Cendrars was an outstanding artistic adventurer constantly seeking new ways of expression in the 20th century, an Elon Musk of writing in his time. But on the first day of mobilisation in August 1914, Cendrars wrote an open letter under the headline “L’heure est grave” in which he urged all friends of France to join the army and fight oppression. The modernist artist stressed that in this dark moment there was no need for words, only action. The letter was published in leading French newspapers and signed by him and 16 other foreign intellectuals, and it is not least because of this letter that thousands of artists living in Paris volunteered to fight in the war without knowing anything about the horrors awaiting them.
At first, Cendras was annoyed that he as a volunteer had to serve in the Foreign Legion and not in the regular French Army, but soon he forgot that and called it with pride “The First Parisian Regiment”:
“We young brainless, enthusiastic or indolent students, poets, painters, journalists, writers, actors, artists of cinema or circus, sons of bankers, manufacturers, engineers, famous architects or workers: hairdresser, tailors, leather worker, upholsterer, bookbinder, shoemaker; or funny or gigolos, restaurant hunters, waiters, hotel employees, nightclub musicians, street sellers, hucksters, anarchists, socialists, revolutionaries, rentiers, race drivers, boxers, gamblers, aviators, night owls, party goers, amateurs, dilettantes, dancers; Montmartrois, Boulevardiers, Montparnos, jokers and pranksters, imposters who made up our 3rd Foreign Legion March Regiment, the most Parisian of all French army regiments, and the most intellectual of all, in short a luxury regiment”

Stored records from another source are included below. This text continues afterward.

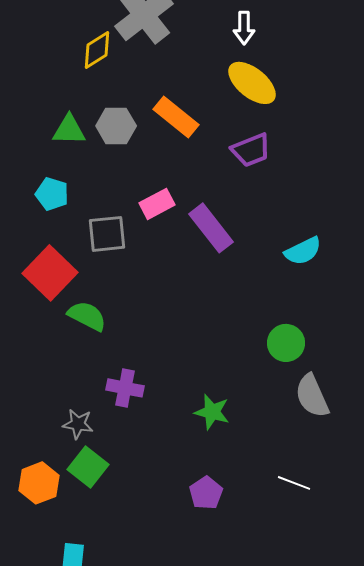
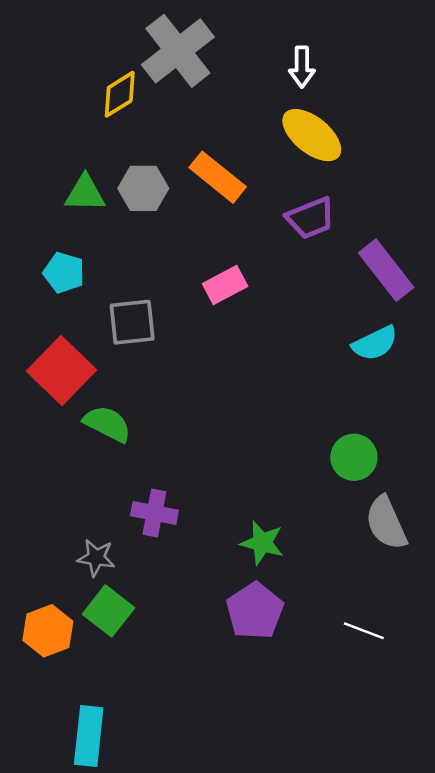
pink rectangle: (157, 204) -> (225, 285), moved
purple rectangle: (211, 228) -> (386, 270), moved
purple pentagon: (206, 493) -> (255, 611), moved, size x1.4

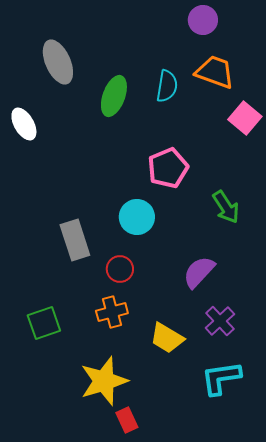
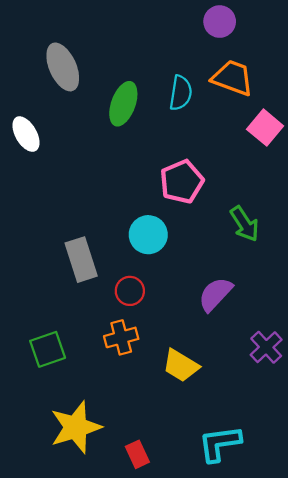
purple cross: (220, 321) -> (266, 347), moved
cyan L-shape: (221, 378) -> (220, 443), moved
yellow star: (104, 381) -> (76, 427), moved

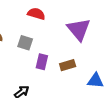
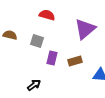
purple triangle: (79, 29) -> (85, 29), turned 30

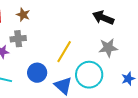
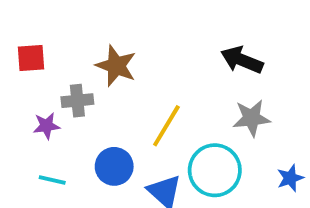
brown star: (23, 15) -> (116, 66), moved, size x1.5

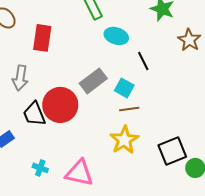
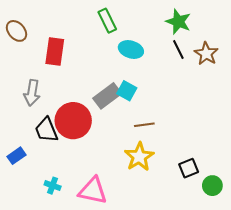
black line: (143, 61) -> (178, 49), moved
cyan square: (124, 88) -> (127, 91), moved
black square: (172, 151) -> (189, 168), size x0.7

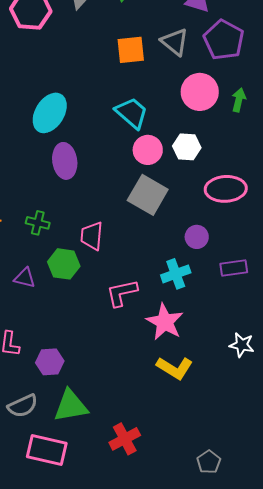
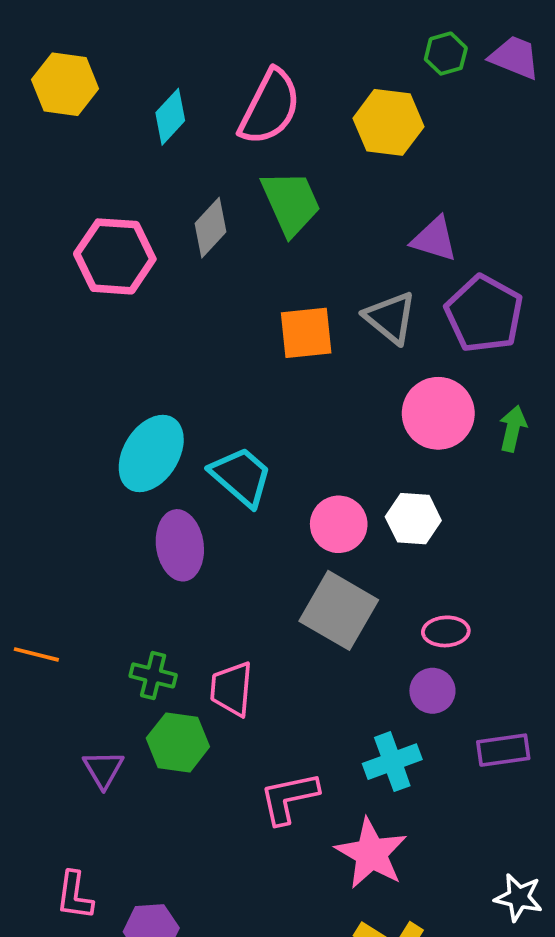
cyan trapezoid: (132, 113) -> (241, 476), moved
pink ellipse: (226, 189) -> (446, 631), moved, size x0.6
green cross: (38, 223) -> (153, 675), moved
purple triangle: (25, 278) -> (103, 769), turned 45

The 3rd Foreign Legion March Regiment had enough artistic talent and innovative thinking to form the avantgarde of the 20th Century - and to some extend it did. But it came with a horrible price. At the Battle of Champagne on 25 September 1915 Blaise Cendrars had his right arm shot off - his writing hand - and he was invalided out of the army. His comrade, a Polish avantgarde painter Moïse Kisling, was wounded several times in the breast at the Battle of Artois a few months earlier and he was similarly sent home. Kisling had a studio in Paris close to Les Jardin de Luxembourg where he allowed friends to sleep over when in town, amongst them one of the heros of my book: Eugene Bullard.
In 1916 Kisling and Cendras collaborated on a book with the title ”La Guerre au Luxembourg”.  One thousand copies were printed of this book, which described the horror of the war through the eyes of the children playing in the Jardin de Luxembourg, which you could see from Kisling’s studio.
Cendrars is just one of the hundreds of people I present and describe in my book, and in the research and writing process I have realised how important they were. Europe today is standing on their shoulders.